February 9, 2016/in Science & Food/by Grant Alkin

Photo credits: (flickr/Jessica Spengler)

The 68th United Nations General Assembly has declared 2016 the International Year of Pulses.^[1]Pulses – that throbbing sensation of your carotid artery after a workout or during a first date, right? Nope. The UN suggests we celebrate the pulses that are leguminous crops harvested solely for their dry seeds. All lentils, and all varieties of dried beans, such as kidney beans, lima beans, butter beans and broad beans are pulses, as are chick peas, cowpeas, black-eyed peas and pigeon peas. Seeds that are harvested green, like green peas or green beans are classified as vegetable crops, not pulses. Legumes used primarily for oil extraction, like soybeans, are also not pulses. ^[2]
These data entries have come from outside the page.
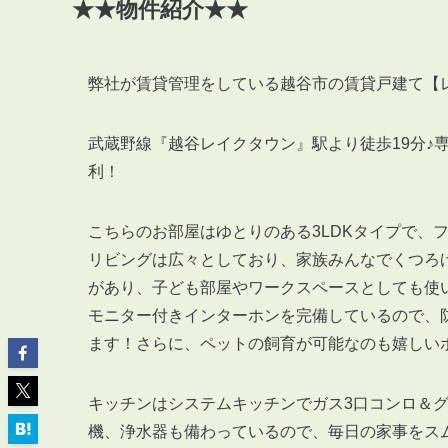
★★物件紹介★★
弊社が賃貸管理をしている越谷市の賃貸戸建て【
ABOUT
武蔵野線『越谷レイクタウン』駅より徒歩19分♪
私たちについて
利！
会社概要
企業理念
こちらのお部屋はゆとりのある3LDKタイプで、
スタッフ紹介
リビングは広々としており、家族みんなでくつろ
グループ会社紹介
があり、子ども部屋やワークスペースとしても使
採用情報
モニター付きインターホンを完備しているので、
ます！さらに、ペットの飼育が可能なのも嬉しい
SERVICE
キッチンはシステムキッチンでガス3口コンロ＆
管理オーナー様限定サービス
機、浄水器も備わっているので、毎日の家事をス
Why are pulses getting a year-long, world-wide campaign?

A global push for pulse production would address many problems of our global food system. The Food and Agriculture Organization of the United Nations’s campaign highlights these key benefits to pulse cultivation ^[1]:

Pulses are highly nutritious – they are excellent plant source of protein, and contain the B vitamins that our bodies require to convert food to energy
Pulses are economically accessible and contribute to food security at all levels – from farmers to consumers
Pulses foster sustainable agriculture, thus addressing agriculture’s role in climate change
Pulses promote biodiversity in agriculture

Now that we know the basics of pulses and why they’re important, let’s get scientific.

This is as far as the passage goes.